• **Exercise**
Every line below should be given again without alteration.

——————————

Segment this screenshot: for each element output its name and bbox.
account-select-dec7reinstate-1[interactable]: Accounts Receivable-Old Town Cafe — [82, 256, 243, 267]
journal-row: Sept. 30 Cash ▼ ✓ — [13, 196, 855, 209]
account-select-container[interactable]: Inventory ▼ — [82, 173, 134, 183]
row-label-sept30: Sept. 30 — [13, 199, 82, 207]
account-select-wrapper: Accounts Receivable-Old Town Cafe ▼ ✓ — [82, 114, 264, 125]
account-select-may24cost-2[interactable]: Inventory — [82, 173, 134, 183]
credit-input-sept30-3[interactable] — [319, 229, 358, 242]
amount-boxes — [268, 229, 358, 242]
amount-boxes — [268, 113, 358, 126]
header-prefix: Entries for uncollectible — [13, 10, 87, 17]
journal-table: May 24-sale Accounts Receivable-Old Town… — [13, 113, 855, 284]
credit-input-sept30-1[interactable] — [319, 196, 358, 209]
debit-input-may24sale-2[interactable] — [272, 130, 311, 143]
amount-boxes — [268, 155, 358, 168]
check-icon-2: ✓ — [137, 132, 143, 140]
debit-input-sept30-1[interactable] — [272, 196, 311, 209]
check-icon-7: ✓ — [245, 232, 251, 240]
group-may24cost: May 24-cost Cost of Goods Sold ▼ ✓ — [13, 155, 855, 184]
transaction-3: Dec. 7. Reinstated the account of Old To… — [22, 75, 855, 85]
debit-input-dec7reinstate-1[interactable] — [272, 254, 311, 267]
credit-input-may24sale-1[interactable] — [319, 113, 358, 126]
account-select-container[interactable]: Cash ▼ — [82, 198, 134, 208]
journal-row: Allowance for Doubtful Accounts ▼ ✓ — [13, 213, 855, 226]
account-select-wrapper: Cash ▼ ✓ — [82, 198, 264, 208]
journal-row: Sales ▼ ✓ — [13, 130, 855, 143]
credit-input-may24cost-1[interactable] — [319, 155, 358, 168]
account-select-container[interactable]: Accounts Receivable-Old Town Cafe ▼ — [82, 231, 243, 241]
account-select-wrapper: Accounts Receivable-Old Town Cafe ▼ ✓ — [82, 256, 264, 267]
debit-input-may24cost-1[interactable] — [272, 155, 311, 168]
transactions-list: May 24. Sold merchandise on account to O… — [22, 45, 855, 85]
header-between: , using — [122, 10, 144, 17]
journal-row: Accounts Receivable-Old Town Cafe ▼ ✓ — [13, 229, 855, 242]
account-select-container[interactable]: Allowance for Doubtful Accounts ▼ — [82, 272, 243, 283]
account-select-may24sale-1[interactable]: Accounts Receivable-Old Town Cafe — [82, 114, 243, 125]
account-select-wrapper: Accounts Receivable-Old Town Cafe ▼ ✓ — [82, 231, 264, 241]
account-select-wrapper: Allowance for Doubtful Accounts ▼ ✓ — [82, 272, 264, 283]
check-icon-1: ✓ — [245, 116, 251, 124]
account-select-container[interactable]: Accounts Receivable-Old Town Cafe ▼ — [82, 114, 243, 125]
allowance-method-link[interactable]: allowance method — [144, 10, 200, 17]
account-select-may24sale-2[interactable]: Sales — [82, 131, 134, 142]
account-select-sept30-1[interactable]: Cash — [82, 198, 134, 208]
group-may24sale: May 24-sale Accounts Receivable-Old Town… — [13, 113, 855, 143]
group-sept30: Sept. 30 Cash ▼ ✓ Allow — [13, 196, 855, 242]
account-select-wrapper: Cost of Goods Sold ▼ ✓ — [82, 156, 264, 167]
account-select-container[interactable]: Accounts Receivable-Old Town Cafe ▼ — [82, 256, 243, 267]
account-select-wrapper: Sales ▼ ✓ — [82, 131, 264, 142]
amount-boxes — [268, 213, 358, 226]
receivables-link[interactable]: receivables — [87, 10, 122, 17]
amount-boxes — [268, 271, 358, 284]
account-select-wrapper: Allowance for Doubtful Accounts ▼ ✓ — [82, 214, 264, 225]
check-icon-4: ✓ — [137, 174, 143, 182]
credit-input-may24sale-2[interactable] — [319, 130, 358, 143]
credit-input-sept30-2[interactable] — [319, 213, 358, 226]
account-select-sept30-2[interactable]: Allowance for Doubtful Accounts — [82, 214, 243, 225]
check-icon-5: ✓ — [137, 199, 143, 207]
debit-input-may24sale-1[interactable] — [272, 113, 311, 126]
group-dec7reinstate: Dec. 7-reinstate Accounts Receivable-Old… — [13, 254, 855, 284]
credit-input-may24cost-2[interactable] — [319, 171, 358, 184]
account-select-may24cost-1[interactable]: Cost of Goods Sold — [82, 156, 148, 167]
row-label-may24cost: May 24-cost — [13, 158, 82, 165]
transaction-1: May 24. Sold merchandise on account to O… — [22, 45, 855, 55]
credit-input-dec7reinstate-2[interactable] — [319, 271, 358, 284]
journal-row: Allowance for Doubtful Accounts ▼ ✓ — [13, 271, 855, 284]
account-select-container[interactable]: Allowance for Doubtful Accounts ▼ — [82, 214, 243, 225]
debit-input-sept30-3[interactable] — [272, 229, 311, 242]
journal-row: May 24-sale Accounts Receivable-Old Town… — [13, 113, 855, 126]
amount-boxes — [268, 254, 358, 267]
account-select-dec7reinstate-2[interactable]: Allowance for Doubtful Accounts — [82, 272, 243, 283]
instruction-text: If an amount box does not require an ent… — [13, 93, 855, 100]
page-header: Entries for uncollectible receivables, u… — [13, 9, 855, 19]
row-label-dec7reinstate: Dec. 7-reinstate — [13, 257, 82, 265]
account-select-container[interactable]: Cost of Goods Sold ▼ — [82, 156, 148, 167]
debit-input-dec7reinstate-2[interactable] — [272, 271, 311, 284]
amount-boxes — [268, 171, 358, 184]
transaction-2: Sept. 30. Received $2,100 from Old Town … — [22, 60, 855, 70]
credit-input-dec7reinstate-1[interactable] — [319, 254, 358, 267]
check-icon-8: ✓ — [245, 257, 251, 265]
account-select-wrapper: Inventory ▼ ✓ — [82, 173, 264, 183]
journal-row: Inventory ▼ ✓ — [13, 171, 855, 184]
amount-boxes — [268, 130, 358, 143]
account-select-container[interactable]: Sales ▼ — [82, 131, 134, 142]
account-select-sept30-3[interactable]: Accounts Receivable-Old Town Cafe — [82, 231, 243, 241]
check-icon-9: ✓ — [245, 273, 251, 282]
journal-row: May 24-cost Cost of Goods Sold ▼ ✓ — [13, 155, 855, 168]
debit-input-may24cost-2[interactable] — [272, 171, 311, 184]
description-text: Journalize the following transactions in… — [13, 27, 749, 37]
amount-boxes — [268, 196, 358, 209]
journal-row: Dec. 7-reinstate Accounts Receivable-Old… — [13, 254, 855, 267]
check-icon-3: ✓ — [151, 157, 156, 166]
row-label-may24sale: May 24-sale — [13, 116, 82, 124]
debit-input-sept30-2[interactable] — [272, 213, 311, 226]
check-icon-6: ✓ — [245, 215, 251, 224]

——————————

• **Solution**
Segment this screenshot: for each element output its name and bbox.
account-select-dec7reinstate-1[interactable]: Accounts Receivable-Old Town Cafe — [82, 256, 243, 267]
journal-row: Sept. 30 Cash ▼ ✓ — [13, 196, 855, 209]
account-select-container[interactable]: Inventory ▼ — [82, 173, 134, 183]
row-label-sept30: Sept. 30 — [13, 199, 82, 207]
account-select-wrapper: Accounts Receivable-Old Town Cafe ▼ ✓ — [82, 114, 264, 125]
account-select-may24cost-2[interactable]: Inventory — [82, 173, 134, 183]
credit-input-sept30-3[interactable] — [319, 229, 358, 242]
amount-boxes — [268, 229, 358, 242]
amount-boxes — [268, 113, 358, 126]
header-prefix: Entries for uncollectible — [13, 10, 87, 17]
journal-table: May 24-sale Accounts Receivable-Old Town… — [13, 113, 855, 284]
credit-input-sept30-1[interactable] — [319, 196, 358, 209]
debit-input-may24sale-2[interactable] — [272, 130, 311, 143]
amount-boxes — [268, 155, 358, 168]
check-icon-2: ✓ — [137, 132, 143, 140]
debit-input-sept30-1[interactable] — [272, 196, 311, 209]
check-icon-7: ✓ — [245, 232, 251, 240]
group-may24cost: May 24-cost Cost of Goods Sold ▼ ✓ — [13, 155, 855, 184]
transaction-3: Dec. 7. Reinstated the account of Old To… — [22, 75, 855, 85]
debit-input-dec7reinstate-1[interactable] — [272, 254, 311, 267]
credit-input-may24sale-1[interactable] — [319, 113, 358, 126]
account-select-container[interactable]: Cash ▼ — [82, 198, 134, 208]
journal-row: Allowance for Doubtful Accounts ▼ ✓ — [13, 213, 855, 226]
account-select-wrapper: Cash ▼ ✓ — [82, 198, 264, 208]
journal-row: Sales ▼ ✓ — [13, 130, 855, 143]
credit-input-may24cost-1[interactable] — [319, 155, 358, 168]
account-select-container[interactable]: Accounts Receivable-Old Town Cafe ▼ — [82, 231, 243, 241]
account-select-wrapper: Accounts Receivable-Old Town Cafe ▼ ✓ — [82, 256, 264, 267]
debit-input-may24cost-1[interactable] — [272, 155, 311, 168]
transactions-list: May 24. Sold merchandise on account to O… — [22, 45, 855, 85]
header-between: , using — [122, 10, 144, 17]
journal-row: Accounts Receivable-Old Town Cafe ▼ ✓ — [13, 229, 855, 242]
account-select-container[interactable]: Allowance for Doubtful Accounts ▼ — [82, 272, 243, 283]
account-select-may24sale-1[interactable]: Accounts Receivable-Old Town Cafe — [82, 114, 243, 125]
account-select-wrapper: Accounts Receivable-Old Town Cafe ▼ ✓ — [82, 231, 264, 241]
account-select-wrapper: Allowance for Doubtful Accounts ▼ ✓ — [82, 272, 264, 283]
check-icon-1: ✓ — [245, 116, 251, 124]
account-select-container[interactable]: Accounts Receivable-Old Town Cafe ▼ — [82, 114, 243, 125]
allowance-method-link[interactable]: allowance method — [144, 10, 200, 17]
account-select-may24sale-2[interactable]: Sales — [82, 131, 134, 142]
account-select-sept30-1[interactable]: Cash — [82, 198, 134, 208]
group-may24sale: May 24-sale Accounts Receivable-Old Town… — [13, 113, 855, 143]
group-sept30: Sept. 30 Cash ▼ ✓ Allow — [13, 196, 855, 242]
account-select-wrapper: Cost of Goods Sold ▼ ✓ — [82, 156, 264, 167]
account-select-container[interactable]: Accounts Receivable-Old Town Cafe ▼ — [82, 256, 243, 267]
account-select-wrapper: Sales ▼ ✓ — [82, 131, 264, 142]
amount-boxes — [268, 213, 358, 226]
receivables-link[interactable]: receivables — [87, 10, 122, 17]
amount-boxes — [268, 271, 358, 284]
account-select-wrapper: Allowance for Doubtful Accounts ▼ ✓ — [82, 214, 264, 225]
check-icon-4: ✓ — [137, 174, 143, 182]
credit-input-may24sale-2[interactable] — [319, 130, 358, 143]
credit-input-sept30-2[interactable] — [319, 213, 358, 226]
account-select-sept30-2[interactable]: Allowance for Doubtful Accounts — [82, 214, 243, 225]
check-icon-5: ✓ — [137, 199, 143, 207]
debit-input-may24sale-1[interactable] — [272, 113, 311, 126]
group-dec7reinstate: Dec. 7-reinstate Accounts Receivable-Old… — [13, 254, 855, 284]
credit-input-may24cost-2[interactable] — [319, 171, 358, 184]
account-select-may24cost-1[interactable]: Cost of Goods Sold — [82, 156, 148, 167]
row-label-may24cost: May 24-cost — [13, 158, 82, 165]
transaction-1: May 24. Sold merchandise on account to O… — [22, 45, 855, 55]
credit-input-dec7reinstate-2[interactable] — [319, 271, 358, 284]
journal-row: Allowance for Doubtful Accounts ▼ ✓ — [13, 271, 855, 284]
account-select-container[interactable]: Allowance for Doubtful Accounts ▼ — [82, 214, 243, 225]
debit-input-sept30-3[interactable] — [272, 229, 311, 242]
journal-row: May 24-sale Accounts Receivable-Old Town… — [13, 113, 855, 126]
amount-boxes — [268, 254, 358, 267]
account-select-dec7reinstate-2[interactable]: Allowance for Doubtful Accounts — [82, 272, 243, 283]
instruction-text: If an amount box does not require an ent… — [13, 93, 855, 100]
page-header: Entries for uncollectible receivables, u… — [13, 9, 855, 19]
row-label-dec7reinstate: Dec. 7-reinstate — [13, 257, 82, 265]
account-select-container[interactable]: Cost of Goods Sold ▼ — [82, 156, 148, 167]
debit-input-dec7reinstate-2[interactable] — [272, 271, 311, 284]
amount-boxes — [268, 171, 358, 184]
transaction-2: Sept. 30. Received $2,100 from Old Town … — [22, 60, 855, 70]
credit-input-dec7reinstate-1[interactable] — [319, 254, 358, 267]
check-icon-8: ✓ — [245, 257, 251, 265]
account-select-wrapper: Inventory ▼ ✓ — [82, 173, 264, 183]
journal-row: Inventory ▼ ✓ — [13, 171, 855, 184]
amount-boxes — [268, 130, 358, 143]
account-select-container[interactable]: Sales ▼ — [82, 131, 134, 142]
account-select-sept30-3[interactable]: Accounts Receivable-Old Town Cafe — [82, 231, 243, 241]
check-icon-9: ✓ — [245, 273, 251, 282]
journal-row: May 24-cost Cost of Goods Sold ▼ ✓ — [13, 155, 855, 168]
debit-input-may24cost-2[interactable] — [272, 171, 311, 184]
description-text: Journalize the following transactions in… — [13, 27, 749, 37]
amount-boxes — [268, 196, 358, 209]
journal-row: Dec. 7-reinstate Accounts Receivable-Old… — [13, 254, 855, 267]
check-icon-3: ✓ — [151, 157, 156, 166]
row-label-may24sale: May 24-sale — [13, 116, 82, 124]
debit-input-sept30-2[interactable] — [272, 213, 311, 226]
check-icon-6: ✓ — [245, 215, 251, 224]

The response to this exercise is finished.